__Problem to work on__: Instruction for the entries that follow: retype exactly the lines from the line with "단 하나면 해결되는것은.." to the line with "시간이 많아서(여친이 없는", both included, and omit all others.

__Stored data__:
● ● ● ●
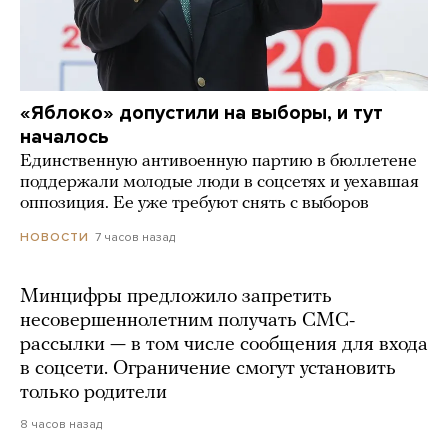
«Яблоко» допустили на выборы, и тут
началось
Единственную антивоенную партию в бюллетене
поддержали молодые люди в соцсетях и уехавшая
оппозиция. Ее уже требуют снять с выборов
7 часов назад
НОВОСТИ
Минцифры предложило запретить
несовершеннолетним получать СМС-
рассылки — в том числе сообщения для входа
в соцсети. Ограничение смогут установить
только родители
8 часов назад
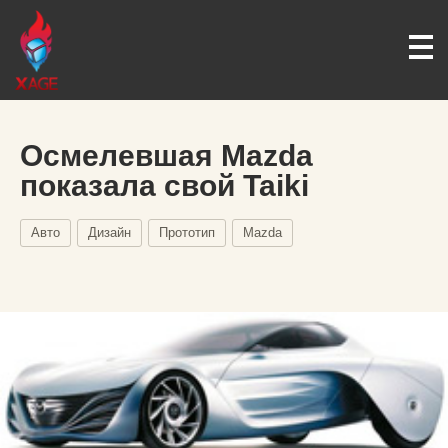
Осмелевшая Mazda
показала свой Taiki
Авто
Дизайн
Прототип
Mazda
● ● ● ●
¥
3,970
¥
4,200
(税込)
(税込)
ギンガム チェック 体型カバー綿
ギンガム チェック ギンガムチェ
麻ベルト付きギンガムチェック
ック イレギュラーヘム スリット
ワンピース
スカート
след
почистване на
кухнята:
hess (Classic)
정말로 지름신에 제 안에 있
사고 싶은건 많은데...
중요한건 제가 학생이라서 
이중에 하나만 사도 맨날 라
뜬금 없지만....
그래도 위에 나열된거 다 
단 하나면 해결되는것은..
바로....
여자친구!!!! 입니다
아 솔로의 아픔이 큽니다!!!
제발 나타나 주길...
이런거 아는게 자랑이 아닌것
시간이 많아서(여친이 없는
● ● ● ●
__Solution to this exercise__:
단 하나면 해결되는것은..
바로....
여자친구!!!! 입니다
아 솔로의 아픔이 큽니다!!!
제발 나타나 주길...
이런거 아는게 자랑이 아닌것
시간이 많아서(여친이 없는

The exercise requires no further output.